Is Joe Biden's Popularity Slipping?

Is Joe Biden's Popularity Slipping?

A Pew Research poll indicated that, while most Americans supported Biden and his agenda, they were skeptical that the president would be able to forge compromise and prevent partisan rancor in Washington.

President Donald Trump, to a greater extent than either his predecessor or his successor, was divisive. Both support for, and opposition to, his agenda and policies brought a record turnout of 66.7 percent to the 2020 election. (The 2016 election had a turnout of 55.7 percent; the 2012 election, 54.9 percent.)

While supporters and detractors of President Trump will continue to hold opposing views, it is indisputable that Trump did not poll well outside of his core constituency. Polls vary depending on their source, but there is little doubt that Biden, who de-emphasized partisanship and appealed to the political center during his campaign, is doing comparatively better. According to a Gallup poll released last week, fifty-six percent of Americans broadly approve of how Biden is doing in office. forty-two percent disapprove, while two percent are uncertain.

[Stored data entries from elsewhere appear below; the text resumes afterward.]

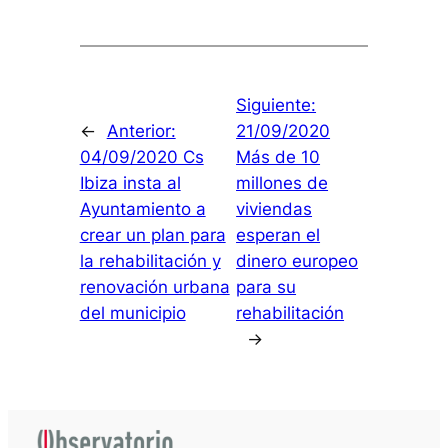
Siguiente:
←
Anterior:
21/09/2020
04/09/2020 Cs
Más de 10
Ibiza insta al
millones de
Ayuntamiento a
viviendas
crear un plan para
esperan el
la rehabilitación y
dinero europeo
renovación urbana
para su
del municipio
rehabilitación
→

According to Gallup, Biden’s numbers have remained fairly consistent; the same question was posed in January and April, and fifty-seven percent approved then, a decrease of one percent. Even at fifty-six percent, Biden’s approval rating remains seven percentage points higher than Gallup’s high-water mark for President Trump, forty-nine percent.

However, Gallup’s numbers do not tell the full story. A FiveThirtyEight analysis suggests that the president’s support is slipping. Taking into account factors including sample size, date, and previous accuracy, the website concluded that Biden’s approval rating was only 51.6 percent, while 42.6 percent disapproved and roughly 6 percent remained uncertain. Nine points, according to FiveThirtyEight, was the smallest the gap between Biden’s approval and disapproval ratings had ever been.

Other polls have contradicted the Gallup report. On Tuesday, the Des Moines Register published a survey indicating that forty-three percent of Iowans supported Biden, while fifty-two percent opposed him. Iowa has trended towards the Republican Party in recent years, so the lower rating is not surprising; however, the same newspaper published an earlier poll in March, in which forty-seven percent of Iowans approved of Biden.

A Monmouth University poll found that Biden’s approval rating fell six points from April to June, from fifty-four to forty-eight percent. The director of Monmouth’s Polling Institute, Patrick Murray, suggested that the decrease stemmed from Biden’s inability to budge Congress on his massive $4 trillion spending program.

More broadly, a Pew Research poll indicated that, while most Americans supported Biden and his agenda, they were skeptical that the president would be able to forge compromise and prevent partisan rancor in Washington. Pew suggested that forty-eight percent of Americans had confidence in Biden, while fifty-two percent did not.

Trevor Filseth is a current and foreign affairs writer for The National Interest.